Another possible limitation of WaveStream is that it currently offers no way of reporting any latency it introduces. Some types of DSP will introduce a delay. When you are playing back pre-recorded data, it is possible to compensate for that delay. Again, this is something I may look to introduce in a future version of NAudio, particularly if I ever get round to writing a WaveStream that can host a VST effect, which has been a long-term intention of mine.

Other WaveStream Members

These members of WaveStream are implemented in the base class. You may wish to override some of them, but on the whole they can be left alone.

bool Stream.CanRead Property

Implemented by the WaveStream base class and returns true.

bool Stream.CanSeek Property

Implemented by the WaveSteam base class and returns true.

bool Stream.CanWrite Property

Implemented by the WaveStream base class and returns false.

Stream.Flush Method

Implemented by the WaveStream base class.

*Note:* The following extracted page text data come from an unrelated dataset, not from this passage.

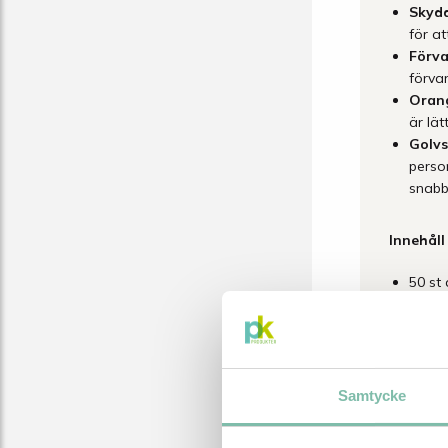
Skydd
för at
Förva
förvar
Orang
är lät
Golvs
perso
snabb
Innehåll
50 st
12 st
6 st 
1 st 
1 st 
1 st 
Samtycke
1 rul
1 st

Does not do anything.

Stream.Seek Method

This is implemented by the WaveStream base class. It simply turns the methods into a call to the Position property setter.

Stream.SetLength Method

Throws a Not Supported Exception.

Stream.Write Method

Throws a Not Supported Exception.

int GetReadSize(int milliseconds)

Helper function that returns a recommended read size given a desired number of milliseconds of audio. The base class implementation calculates this using the WaveFormat.AverageBytesPerSecond property. This does not typically need to be overridden in derived WaveStream classes.

int BlockAlign Property

The base implementation simply gives quick access to the WaveFormat.BlockAlign property.

void Skip(int seconds) Method

This is a helper method that advances (or rewinds if seconds is negative) by the specified duration.

TimeSpan CurrentTime Property

This helper method allows you to access the current position in terms of a TimeSpan. You can also set the position using this method. The base class implementation uses the WaveFormat.AverageBytesPerSecond property to do its calculation.

TimeSpan TotalTime Property

This returns the length of the stream expressed as a timespan.

bool HasData(int count) Method

This function is intended to help optimise the mixing of streams. You can ask whether the stream has any non-zero data in the next count bytes. The default implementation returns true if the current Position is less than the Length. Overriding this in derived WaveStream classes allows the mixer to skip over this stream if it has no data, thus speeding things up. However, HasData should always be quick to run.

3 comments:

jibin said...

HI,
HOw we can use this waestream class for reading data from networkstream and the play it to the speakers directly using NAudio..
Need to implement a VOIP sample.
Any examples or links helpful to do this
Thanks
jibin
jibin.mn@gmail.com

Unknown said...

you need to create a custom wavestream or WaveProvider that supplies the data you read from the network from the Read method. You'll need to report the correct WaveFormat, and implement buffering. See the BufferedWaveProvider in the latest code for a good starting point.

Anonymous said...

Hi. I am new in NAudio. i am using wave stream in my program. where i produce two wavestream from two different/similar audio. How can i compare the percentage of similarity between the two wavestream?